Dalam masa Nabi Muhammad SAW, misalnya, fungsi beliau sebagai nabi dan sekaligus sebagai kepala pemerintahan, sebenarnya juga dipilih-pilih. Ketika berbicara tentang umat, beliau berposisi sebagai nabi dan rasul. Tapi, Muhammad dalam kapasitasnya sebagai kepala pemerintahan, terbuka terhadap pendapat dan kritik ketimbang sahabat-sahabatnya. Misalnya, tentang strategi peperangan dan penunjukan para gubernur, beliau salalu memperhatikan aspirasi para sahabatnya. Fungsi Nabi Muhammad sebagai kepala pemerintahan adalah fungsi sekulernya. Dan yang diwariskan kepada Abu Bakar, Umar, Utsman, dan Ali. Para pemimpin negara yang berturut-turut menggantikannya adalah kapasitas beliau sabagai pemimpin pemerintahan dan umat yang bersifat sekuler. Bukan kepemimpinan agama yang bersifat sakral dan tertutup.
Secara normatif, Islam tidak mengenal negara teokrasi. Meskipun pemerintahan Islam itu sudah jatuh ke tangan raja-raja Mu’awiyah sampai Abbasiyah, walaupun mereka absolut, mereka tidak pernah memiliki wewenang untuk memutus perkara-perkara agama. Di zaman Mu’awiyah pun ada lembaga keagamaan yang di luar sentuhan agama. Mereka merupakan tokoh-tokoh keagamaan. Diluar domonasi negara dan mandiri.
Jika demikian, apa Islam mengenal sekularisasi? Sekularisasi yang dimaksud adalah dalam tataran kelembagaan.
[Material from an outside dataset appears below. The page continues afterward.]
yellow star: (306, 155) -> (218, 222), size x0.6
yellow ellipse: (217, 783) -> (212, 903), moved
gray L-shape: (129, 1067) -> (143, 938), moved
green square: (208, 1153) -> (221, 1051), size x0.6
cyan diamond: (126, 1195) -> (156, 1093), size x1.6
Tapi, dalam tata nilai sebagai basis etik dan kehidupan negara, agama sebagai spirit secara keseluruhan. Dan etika agama adalah etika kemanusiaan yang universal. Bedanya dengan moralitas umum, moralitas keagamaan itu ditransendensikan pada keyakinan kepada Allah. Inilah yang membedakan moralitas sekuler dengan agama.
Kemungkinan Positivasi
Adalah suatu keniscayaan, bahwa penerapan hukum (Islam) itu harus disesuaikan dengan rasa keadilan. Jadi, kalau kata kuncinya dijiwai oleh nilai dan semangat keislaman, tidak ada persoalan, dan umat-umat agama lain pun tidak keberatan. Sebab, dalam konteks kehidupan bermasyarakat dan bernegara, nilai-nilai keislaman yang harus menjadi acuan adalah keadilan. Keadilan yang syura baiahum / hasil musyawarah serta diputuskan secara demokratis dan jujur. Kalau prinsip keadilan dan musyawarah itu mengimplikasikan adanya prinsip kesetaraan tanpa diskriminasi agama, ras, dan suku, saya kira tak satu pihak pun di antara kita yang keberatan.
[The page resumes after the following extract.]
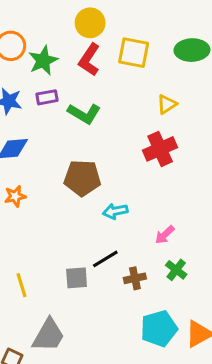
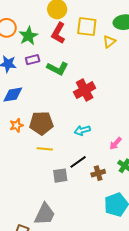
yellow triangle: (167, 104) -> (109, 42), moved
red cross: (160, 149) -> (85, 90), moved
brown pentagon: (82, 178) -> (41, 123), moved
yellow line: (21, 285) -> (45, 149), moved, turned -63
Permasalahannya, apakah yang dimaksud hukum Islam adalah hukum – hukum par exellence yang kita warisi dari zaman ke zaman, atau yang commmitted terhadap keadilan? Menurut saya, yang harus diperjuangkan adalah hukum Islam dalam definisi terakhir ini.
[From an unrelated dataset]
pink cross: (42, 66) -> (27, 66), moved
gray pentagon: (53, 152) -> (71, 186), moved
Sebab kalau nanti yang diterapka adalah dalam definisi yang pertama, seperti yang pernah tertuang dalam Piagam Jakarta. Artinya, negara ikut campur tangan dan memaksa untuk menegakkan syari’at (Islam) tersebut. Kalau tidak, akan ada hukum melalui polisi moral dan polisi ratual yang tidak relevan. Soalnya, dalam hal-hal yang menyangkut urusan privat, polisi kita adalah keimanan dan hati nurani kita sendiri. Kalau negara turun tangan, yang terjadi adalah perkosaan dalam menjalankan agama. Ini bertentangan dengan kebebasan beragama. Dan yang terjadi adalah kepura-puraan dalam beragama.
Maka, karakter hukum Islam dalam konteks kemasyarakatan, pertama, tidak ada pendapat tunggal, dan kedua, semua itu, termasuk diz aman Nabi pun diletakkan dalam konteks ruang dan waktu. Tidak bisa digeneralisasikan berlaku disemua tempat. Soal suksesi saja, dalam pemerintahan Khulafa’ al-Rasyidin tidak tunggal. Peralihan dari Nabi Muhammad ke Abu Bakar melalui pemilihan yang kontroversial. Dari Abu Bakar ke Umar melalui penunjukan. Dari Umar ke Utsman melalui ahl al-halli wal ‘aqdi , yang teamnya ditunjuk Umar. Dari Utsman ke Ali melalui pemilihan yang bergejolak. Jadi tidak ada acuan yang tunggal.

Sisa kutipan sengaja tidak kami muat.